The latest Lloyds Bank Savings Index also revealed that 50% of the population has less than two months’ income in savings – a total of £4,308 based on average full time earnings.
Furthermore, only 16% of the population of the UK has access to more than four months’ of income in savings, potentially leaving them at risk should an unforeseen expenditure arise.
The study suggests that despite the economic recovery, many people are being left to think about the “here and now” rather than what the future may hold.
Needing money for emergencies
This is highlighted in the report as nine in ten people realised the importance of having a minimum amount set aside to cover for unexpected costs.
Half of the people questioned said they believe that at least two months worth of income would be required in an emergency and 22% believed they would need four months’ income or more in order to deal with a problem were it to occur.
However, it’s not always possible to save because spare money is required for other items – 32% reported that this was the case in the latest survey compared to 43% in Q3 of 2013.
People understand the need to save
The number of people that have been able to save has not changed drastically throughout the year, with 26% of people saying they were saving on a regular basis.
Despite this, 30% said they were unable to save at all and it is this group that is most at risk should a set of expensive repairs or expenses appear without warning.
Attitudes towards saving remain positive, despite it proving difficult to put into practice, as 86% of people agree it is important to save regularly.
Some 84% of people would rather pay off debt before saving too while 66% revealed they are harbouring plans to save more in the coming 12 months.

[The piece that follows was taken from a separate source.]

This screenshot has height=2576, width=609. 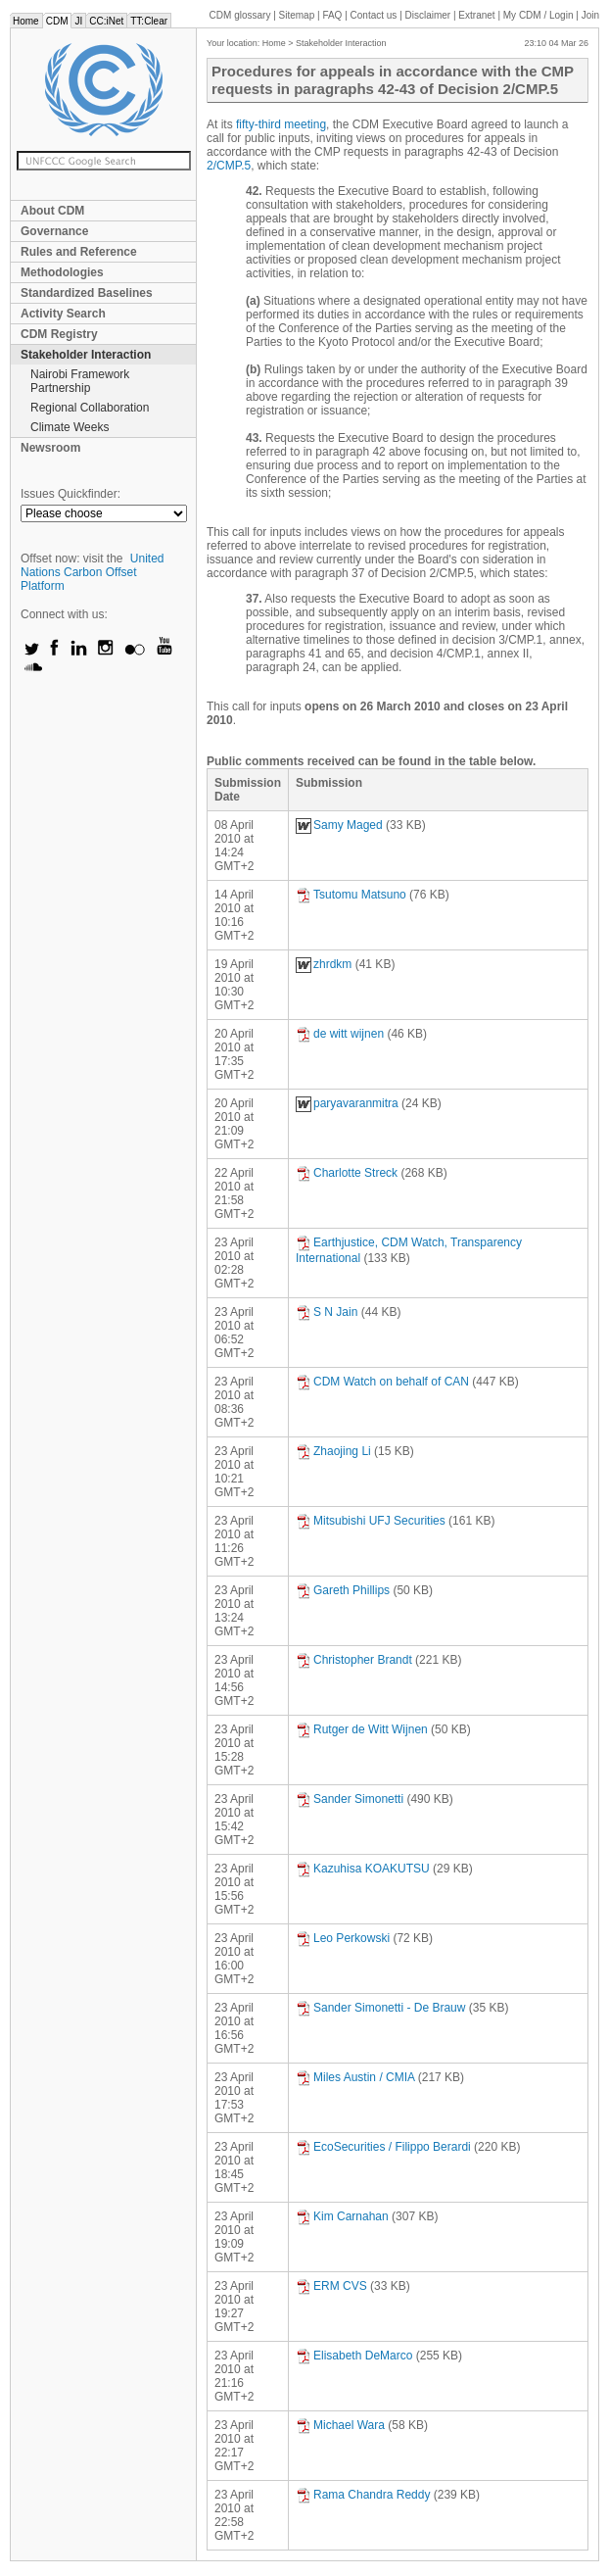 I want to click on Christopher Brandt, so click(x=354, y=1660).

Conversely, 24% believe they may struggle to save as much as they have in the past year so they may need to look at other budgeting options.
How could you manage your money?
Prepaid cards could be used to manage spending as they can be loaded up and used like a regular credit or debit card.
However, a prepaid card does not have a credit facility so it is impossible to build up debts while funds for bills and emergency payments could then be stored safely in an alternative account.
This would ensure that some funds are available in the event of any unexpected costs while these cards are not directly linked to bank accounts, reducing the threat from fraudulent activity.